In the past few decades, the increase of dust pollution above the transportation pavements emerged with the acceleration of industrialization, and the size of the pavement dust particulate matter (PM) is closely related to air pollution and the health of workers in workfaces.1 The particle size analysis and PM inhalation model study provide helpful methods to better figure out the health effects of PM produced in open-pit mining, and the measured PM concentration shows a strong consistency with the results of artificial neural network modeling.2,3 Based on the investigation using computational fluid dynamics–discrete element method (CFD-DEM) coupling46 and CALPUFF diffusion models,7 the diffusion distance of dust particles in the mining area exhibited a linear increasing trend versus time, while the maximum diffusion velocity decreased logarithmically with respect to the diffusion distance. The dust particles with various sizes showed a similar average escape time, while the maximum escape time and escape rate decreased with the increase of particles.8 Diego et al. reported that the total diffused dust can be obtained quantitatively by introducing a subroutine describing particle trajectory into CFX9 and can verify the timeliness of results and utilization of the natural environment in an open-pit mining area from satellite monitoring.10,11 Andrade et al. pointed out that the comprehensive environmental impact index was proposed after the field study in the impact on air quality by five open-pit mines, which is applicable to the impact of each air source nearby.12

Based on the wind tunnel experiments and field tests, the emission factor of PM10 near four typical construction sites, which is obtained from the emission factor formula13 and exposure analysis experiment methods1416 of PM10 for the soil transportation pavement, was 2–10 times higher than that of normal pavements.17 However, the dust intensity of a single vehicle can be reduced by half after sprinkling on the open-pit mine pavements.18 The dust, exhausted by vehicle transportation, depends on the speed and roadbed materials, which means that the dust concentration can be achieved to the highest at 1.7 m behind the vehicles at high speed.
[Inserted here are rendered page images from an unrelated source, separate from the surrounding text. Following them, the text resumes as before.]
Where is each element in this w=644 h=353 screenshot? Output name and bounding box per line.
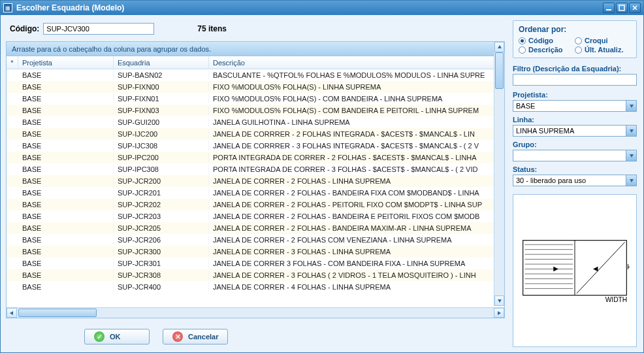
cell-projetista: BASE xyxy=(18,200,114,209)
titlebar: ▦ Escolher Esquadria (Modelo) xyxy=(1,1,643,15)
table-row[interactable]: BASESUP-FIXN01FIXO %MODULOS% FOLHA(S) - … xyxy=(7,93,504,105)
projetista-combo[interactable] xyxy=(513,100,637,112)
vscroll-thumb[interactable] xyxy=(495,52,504,89)
table-row[interactable]: BASESUP-BASN02BASCULANTE - %QTFOL% FOLHA… xyxy=(7,69,504,81)
status-input[interactable] xyxy=(513,175,637,186)
cancel-button[interactable]: ✕ Cancelar xyxy=(163,329,228,345)
row-star xyxy=(7,75,18,76)
close-button[interactable] xyxy=(629,3,641,13)
table-row[interactable]: BASESUP-GUI200JANELA GUILHOTINA - LINHA … xyxy=(7,116,504,128)
row-star xyxy=(7,192,18,193)
row-star xyxy=(7,180,18,182)
hscroll-thumb[interactable] xyxy=(18,309,97,317)
grupo-input[interactable] xyxy=(513,150,637,161)
window-title: Escolher Esquadria (Modelo) xyxy=(16,3,602,12)
table-row[interactable]: BASESUP-JCR206JANELA DE CORRER - 2 FOLHA… xyxy=(7,234,504,246)
table-row[interactable]: BASESUP-JCR203JANELA DE CORRER - 2 FOLHA… xyxy=(7,210,504,222)
codigo-label: Código: xyxy=(10,24,39,33)
cell-projetista: BASE xyxy=(18,224,114,233)
row-star xyxy=(7,227,18,229)
scroll-up-button[interactable] xyxy=(494,42,504,52)
scroll-left-button[interactable] xyxy=(7,308,17,318)
radio-descricao-label: Descrição xyxy=(528,46,563,54)
close-icon: ✕ xyxy=(172,331,183,342)
table-row[interactable]: BASESUP-JCR308JANELA DE CORRER - 3 FOLHA… xyxy=(7,269,504,281)
codigo-input[interactable] xyxy=(43,23,154,35)
radio-dot-icon xyxy=(519,37,526,44)
cell-esquadria: SUP-JCR205 xyxy=(114,224,209,233)
radio-croqui[interactable]: Croqui xyxy=(575,37,631,44)
chevron-down-icon[interactable] xyxy=(626,150,636,161)
chevron-down-icon[interactable] xyxy=(626,175,636,186)
cell-projetista: BASE xyxy=(18,71,114,80)
radio-codigo[interactable]: Código xyxy=(519,37,575,44)
column-header-star[interactable]: * xyxy=(7,56,18,69)
chevron-down-icon[interactable] xyxy=(626,101,636,111)
row-star xyxy=(7,145,18,146)
table-row[interactable]: BASESUP-JCR201JANELA DE CORRER - 2 FOLHA… xyxy=(7,187,504,199)
table-row[interactable]: BASESUP-IPC200PORTA INTEGRADA DE CORRER … xyxy=(7,152,504,163)
row-star xyxy=(7,251,18,252)
cell-descricao: BASCULANTE - %QTFOL% FOLHAS E %MODULOS% … xyxy=(209,71,504,80)
row-star xyxy=(7,204,18,205)
minimize-button[interactable] xyxy=(603,3,615,13)
table-row[interactable]: BASESUP-IPC308PORTA INTEGRADA DE CORRER … xyxy=(7,163,504,175)
scroll-right-button[interactable] xyxy=(494,308,504,318)
linha-combo[interactable] xyxy=(513,125,637,137)
filtro-label: Filtro (Descrição da Esquadria): xyxy=(513,65,637,73)
chevron-down-icon[interactable] xyxy=(626,126,636,136)
cell-projetista: BASE xyxy=(18,176,114,186)
check-icon: ✓ xyxy=(94,331,105,342)
cell-descricao: JANELA DE CORRER - 4 FOLHAS - LINHA SUPR… xyxy=(209,282,504,292)
linha-input[interactable] xyxy=(513,125,637,137)
radio-descricao[interactable]: Descrição xyxy=(519,46,575,54)
cell-esquadria: SUP-JCR400 xyxy=(114,282,209,292)
status-label: Status: xyxy=(513,165,637,173)
table-row[interactable]: BASESUP-FIXN00FIXO %MODULOS% FOLHA(S) - … xyxy=(7,81,504,93)
filters-panel: Filtro (Descrição da Esquadria): Projeti… xyxy=(513,63,637,186)
codigo-row: Código: 75 itens xyxy=(6,22,505,39)
table-row[interactable]: BASESUP-JCR205JANELA DE CORRER - 2 FOLHA… xyxy=(7,222,504,234)
column-header-esquadria[interactable]: Esquadria xyxy=(114,56,209,69)
cell-esquadria: SUP-IPC308 xyxy=(114,165,209,174)
horizontal-scrollbar[interactable] xyxy=(7,307,504,318)
table-row[interactable]: BASESUP-IJC200JANELA DE CORRRER - 2 FOLH… xyxy=(7,128,504,140)
cell-esquadria: SUP-JCR203 xyxy=(114,212,209,221)
table-row[interactable]: BASESUP-JCR202JANELA DE CORRER - 2 FOLHA… xyxy=(7,199,504,210)
row-star xyxy=(7,169,18,170)
cell-descricao: FIXO %MODULOS% FOLHA(S) - COM BANDEIRA E… xyxy=(209,106,504,115)
cell-esquadria: SUP-JCR200 xyxy=(114,176,209,186)
projetista-input[interactable] xyxy=(513,100,637,112)
vertical-scrollbar[interactable] xyxy=(494,42,504,306)
table-row[interactable]: BASESUP-JCR301JANELA DE CORRER 3 FOLHAS … xyxy=(7,258,504,269)
radio-dot-icon xyxy=(575,37,582,44)
ok-button[interactable]: ✓ OK xyxy=(84,329,150,345)
radio-ult-atualiz[interactable]: Últ. Atualiz. xyxy=(575,46,631,54)
row-star xyxy=(7,263,18,264)
cell-descricao: JANELA DE CORRER - 2 FOLHAS COM VENEZIAN… xyxy=(209,235,504,244)
cell-descricao: PORTA INTEGRADA DE CORRER - 3 FOLHAS - $… xyxy=(209,165,504,174)
grupo-combo[interactable] xyxy=(513,150,637,161)
cell-esquadria: SUP-FIXN00 xyxy=(114,82,209,92)
vscroll-track[interactable] xyxy=(494,52,504,295)
filtro-input[interactable] xyxy=(513,74,637,86)
table-row[interactable]: BASESUP-JCR400JANELA DE CORRER - 4 FOLHA… xyxy=(7,281,504,293)
column-header-projetista[interactable]: Projetista xyxy=(18,56,114,69)
hscroll-track[interactable] xyxy=(17,308,494,318)
column-header-descricao[interactable]: Descrição xyxy=(209,56,504,69)
rows-container: BASESUP-BASN02BASCULANTE - %QTFOL% FOLHA… xyxy=(7,69,504,307)
maximize-button[interactable] xyxy=(616,3,628,13)
svg-text:H: H xyxy=(627,263,630,270)
grupo-label: Grupo: xyxy=(513,141,637,148)
table-row[interactable]: BASESUP-JCR200JANELA DE CORRER - 2 FOLHA… xyxy=(7,175,504,187)
status-combo[interactable] xyxy=(513,175,637,186)
table-row[interactable]: BASESUP-JCR300JANELA DE CORRER - 3 FOLHA… xyxy=(7,246,504,258)
cell-descricao: JANELA DE CORRER - 2 FOLHAS - BANDEIRA E… xyxy=(209,212,504,221)
cell-projetista: BASE xyxy=(18,94,114,103)
table-row[interactable]: BASESUP-FIXN03FIXO %MODULOS% FOLHA(S) - … xyxy=(7,105,504,116)
scroll-down-button[interactable] xyxy=(494,295,504,306)
preview-pane: H WIDTH xyxy=(513,194,637,347)
group-by-hint[interactable]: Arraste para cá o cabeçalho da coluna pa… xyxy=(7,42,504,56)
table-row[interactable]: BASESUP-IJC308JANELA DE CORRRER - 3 FOLH… xyxy=(7,140,504,152)
cell-descricao: FIXO %MODULOS% FOLHA(S) - COM BANDEIRA -… xyxy=(209,94,504,103)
At the same time, PM10 is highly sensitive to pavement conditions.1921

The vehicle transportation contributes 89% of the total dust produced by equipment annually among the dust sources of equipment in the open-pit mining, making it the most polluted dust source.22 The main transportation method in open-pit mining is vehicle transportation, which is characterized by the unfixed location of operation and the large scale of activity. Based on that, the air dust management in open-pit mines focused on the dust emitted by the vehicle transportation. This paper did some theoretical analysis and field tests to study the temporal–spatial distribution laws of vehicle transportation pavement dust migration in the open-pit mine, and thus, the spatial diffusion and migration laws of dust on the pavements in the open-pit mine were obtained.

2. Experimental Section

The pavement dust particles will be lifted off the ground because of vehicle disturbances. If the disturbance-induced complex turbulence is not considered and the influence of ambient wind speed is ignored, then the dust flying speed can be divided into the three directions: the horizontal (X in Figure 1), perpendicular (with respect to the horizontal direction; Y in Figure 1), and vertical direction (Z in Figure 1). The two partial velocities in the horizontal and perpendicular direction is caused by the disturbance of the air stream, while the velocity in the vertical direction is induced by the rising and falling of particles due to the turbulence, gravity, and air resistance. The trajectory of motion is shown in Figure 1.

Figure 1.

Figure 1

Dust movement trajectory diagram.

2.1. Selection of Test Sites

Four sections of the highway were selected as the measurement site, according to the topographic data of the mining area (Figure 2 and Table 1).

Figure 2.

Figure 2

Distribution of measuring pavement.

Table 1. Conditions of Measuring Pavement.

highway section category position in the mine measurement properties
highway section 1 southwest the dust concentration at different distances from the same level to the dust source
highway section 2 east the dust concentration at different heights from the same horizontal plane to the ground
highway section 3 west the dust concentration with time from the same dust source
highway section 4 south the influence of different factors on dust diffusion

2.2. Test Equipment

At present, the dust concentration, expressed as mass concentration, is mainly measured by the filter paper weight and photoelectric direct reading method. The former method has a low cost, but it needs to weigh the filter paper, which is inconvenient to measure. In addition, the measurement error of dust concentration with low concentration in a short time is large. Therefore, it is used to measure the concentration distribution of the pavement dust. As for the latter, which is not only fast, accurate, and sensitive but also can directly display the mass concentration, can be used to measure the influence of different factors on dust concentration.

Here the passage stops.